There is a partial specialization of the atomic class template for pointers. Specializations of this partial specialization are standard-layout structs. They each have a trivial default constructor and a trivial destructor.

Modify [atomics.flag] as follows:

31.9 Flag type and operations [atomics.flag]

namespace std {
  struct atomic_flag {

    bool test(memory_order = memory_order::seq_cst) const volatile noexcept;
    bool test(memory_order = memory_order::seq_cst) const noexcept;

    bool test_and_set(memory_order = memory_order::seq_cst) volatile noexcept;
    bool test_and_set(memory_order = memory_order::seq_cst) noexcept;
    void clear(memory_order = memory_order::seq_cst) volatile noexcept;
    void clear(memory_order = memory_order::seq_cst) noexcept;

    void wait(bool, memory_order = memory_order::seq_cst) const volatile noexcept;

    void wait(bool, memory_order = memory_order::seq_cst) const noexcept;

    void notify_one() volatile noexcept;

    void notify_one() noexcept;

    void notify_all() volatile noexcept;

    void notify_all() noexcept;

 
    atomic_flag() noexcept = default;
    atomic_flag(const atomic_flag&) = delete;
    atomic_flag& operator=(const atomic_flag&) = delete;
    atomic_flag& operator=(const atomic_flag&) volatile = delete;
  };

  bool atomic_flag_test(const volatile atomic_flag*) noexcept;
  bool atomic_flag_test(const atomic_flag*) noexcept;
  bool atomic_flag_test_explicit(const volatile atomic_flag*, memory_order) noexcept;
  bool atomic_flag_test_explicit(const atomic_flag*, memory_order) noexcept;

  bool atomic_flag_test_and_set(volatile atomic_flag*) noexcept;
  bool atomic_flag_test_and_set(atomic_flag*) noexcept;
  bool atomic_flag_test_and_set_explicit(volatile atomic_flag*, memory_order) noexcept;
  bool atomic_flag_test_and_set_explicit(atomic_flag*, memory_order) noexcept;
  void atomic_flag_clear(volatile atomic_flag*) noexcept;
  void atomic_flag_clear(atomic_flag*) noexcept;
  void atomic_flag_clear_explicit(volatile atomic_flag*, memory_order) noexcept;
  void atomic_flag_clear_explicit(atomic_flag*, memory_order) noexcept;

  void atomic_flag_wait(const volatile atomic_flag*, bool) noexcept;
  void atomic_flag_wait(const atomic_flag*, bool) noexcept;
  void atomic_flag_wait_explicit(const volatile atomic_flag*, 
                                 bool, memory_order) noexcept;
  void atomic_flag_wait_explicit(const atomic_flag*, 
                                 bool, memory_order) noexcept;
  void atomic_flag_notify_one(volatile atomic_flag*) noexcept;
  void atomic_flag_notify_one(atomic_flag*) noexcept;
  void atomic_flag_notify_all(volatile atomic_flag*) const noexcept;
  void atomic_flag_notify_all(atomic_flag*) const noexcept;

 
  #define ATOMIC_FLAG_INIT see below

The atomic_flag type provides the classic test-and-set functionality.
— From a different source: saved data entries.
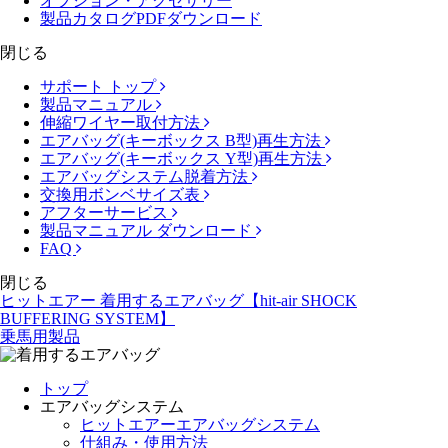
オプション・アクセサリー
製品カタログPDFダウンロード
閉じる
サポート トップ
製品マニュアル
伸縮ワイヤー取付方法
エアバッグ(キーボックス B型)再生方法
エアバッグ(キーボックス Y型)再生方法
エアバッグシステム脱着方法
交換用ボンベサイズ表
アフターサービス
製品マニュアル ダウンロード
FAQ
閉じる
ヒットエアー 着用するエアバッグ【hit-air SHOCK
BUFFERING SYSTEM】
乗馬用製品
トップ
エアバッグシステム
ヒットエアーエアバッグシステム
仕組み・使用方法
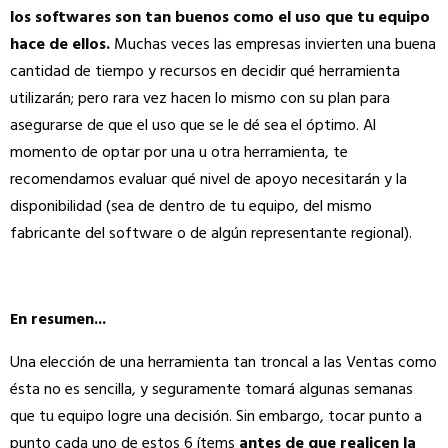
los softwares son tan buenos como el uso que tu equipo
hace de ellos.
Muchas veces las empresas invierten una buena
cantidad de tiempo y recursos en decidir qué herramienta
utilizarán; pero rara vez hacen lo mismo con su plan para
asegurarse de que el uso que se le dé sea el óptimo. Al
momento de optar por una u otra herramienta, te
recomendamos evaluar qué nivel de apoyo necesitarán y la
disponibilidad (sea de dentro de tu equipo, del mismo
fabricante del software o de algún representante regional).
En resumen...
Una elección de una herramienta tan troncal a las Ventas como
ésta no es sencilla, y seguramente tomará algunas semanas
que tu equipo logre una decisión. Sin embargo, tocar punto a
punto cada uno de estos 6 ítems
antes de que realicen la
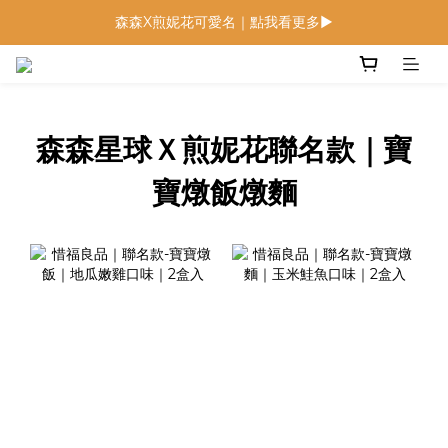
森森X煎妮花可愛名｜點我看更多▶
低鈉燉飯燉麵回歸 趕緊補貨！
低鈉燉飯燉麵回歸 趕緊補貨！
森森星球Ｘ煎妮花聯名款｜寶
寶燉飯燉麵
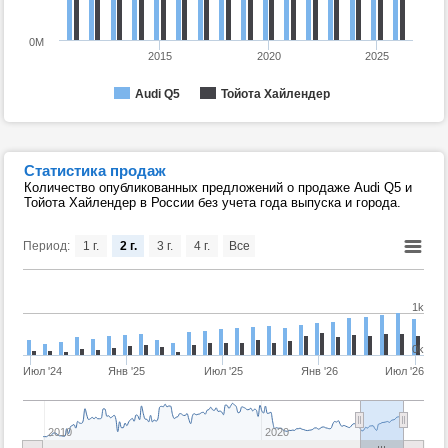
0M
2015
2020
2025
Audi Q5
Тойота Хайлендер
Статистика продаж
Количество опубликованных предложений о продаже Audi Q5 и
Тойота Хайлендер в России без учета года выпуска и города.
Период:
1 г.
2 г.
3 г.
4 г.
Все
1k
0k
Июл '24
Янв '25
Июл '25
Янв '26
Июл '26
2010
2020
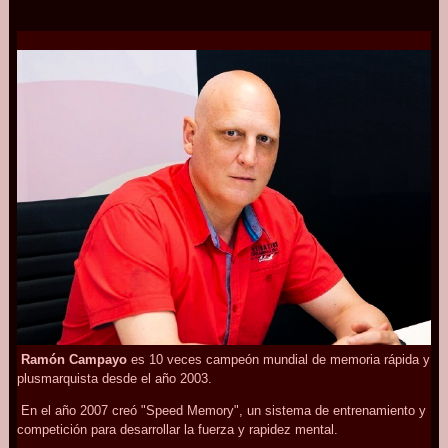
Ramón Campayo
es 10 veces campeón mundial de memoria rápida y
plusmarquista desde el año 2003.
En el año 2007 creó "Speed Memory", un sistema de entrenamiento y
competición para desarrollar la fuerza y rapidez mental.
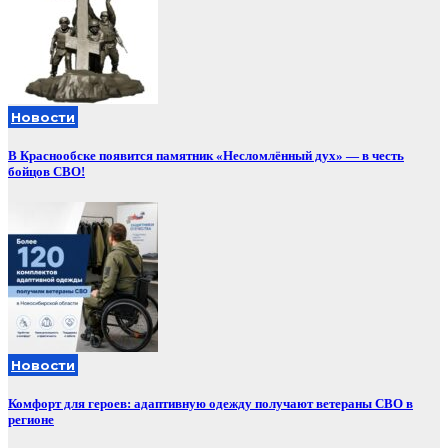
Новости
В Краснообске появится памятник «Несломлённый дух» — в честь
бойцов СВО!
Новости
Комфорт для героев: адаптивную одежду получают ветераны СВО в
регионе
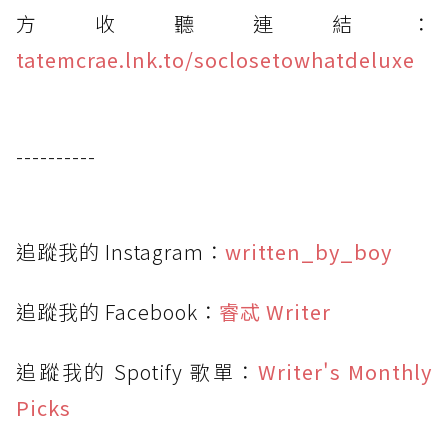
方收聽連結：
tatemcrae.lnk.to/soclosetowhatdeluxe
----------
追蹤我的 Instagram：
written_by_boy
追蹤我的 Facebook：
睿忒 Writer
追蹤我的 Spotify 歌單：
Writer's Monthly
Picks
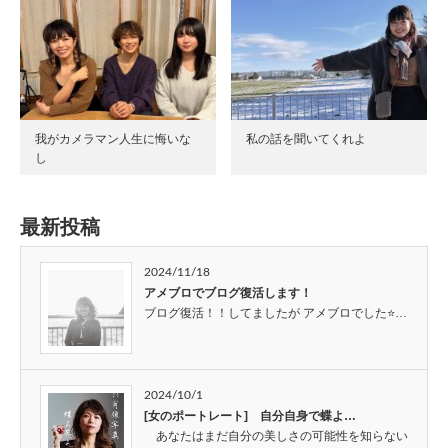
我がカメラマン人生に悔いな
私の話を聞いてくれよ
し
最新投稿
2024/11/18
アメブロでブログ復活します！
ブログ復活！！してましたが アメブロでした⭐…
2024/10/1
[女のポートレート] 自分自身で蝶よ…
あなたはまだ自分の美しさの可能性を知らない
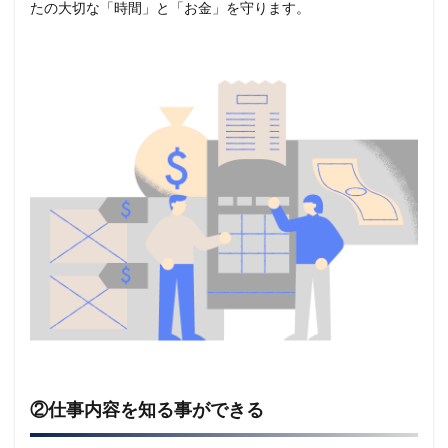
たの大切な「時間」と「お金」を守ります。
②仕事内容を知る事ができる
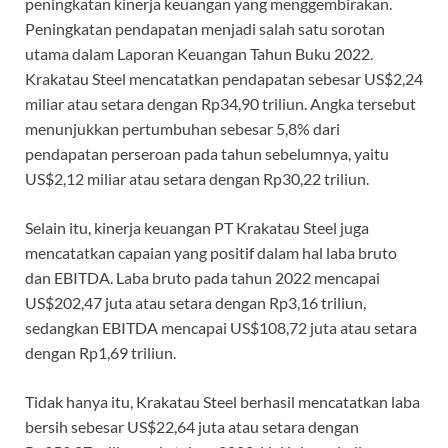
peningkatan kinerja keuangan yang menggembirakan.
Peningkatan pendapatan menjadi salah satu sorotan
utama dalam Laporan Keuangan Tahun Buku 2022.
Krakatau Steel mencatatkan pendapatan sebesar US$2,24
miliar atau setara dengan Rp34,90 triliun. Angka tersebut
menunjukkan pertumbuhan sebesar 5,8% dari
pendapatan perseroan pada tahun sebelumnya, yaitu
US$2,12 miliar atau setara dengan Rp30,22 triliun.
Selain itu, kinerja keuangan PT Krakatau Steel juga
mencatatkan capaian yang positif dalam hal laba bruto
dan EBITDA. Laba bruto pada tahun 2022 mencapai
US$202,47 juta atau setara dengan Rp3,16 triliun,
sedangkan EBITDA mencapai US$108,72 juta atau setara
dengan Rp1,69 triliun.
Tidak hanya itu, Krakatau Steel berhasil mencatatkan laba
bersih sebesar US$22,64 juta atau setara dengan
It has two states, set and clear.

Operations on an object of type atomic_flag shall be lock-free. [ Note: Hence the operations should also be address-free. — end note ]

The atomic_flag type is a standard-layout struct. It has a trivial default constructor and a trivial destructor.

The macro ATOMIC_FLAG_INIT shall be defined in such a way that it can be used to initialize an object of type atomic_flag to the clear state. The macro can be used in the form:

atomic_flag guard = ATOMIC_FLAG_INIT;

It is unspecified whether the macro can be used in other initialization contexts. For a complete static-duration object, that initialization shall be static. Unless initialized with ATOMIC_FLAG_INIT, it is unspecified whether an atomic_flag object has an initial state of set or clear.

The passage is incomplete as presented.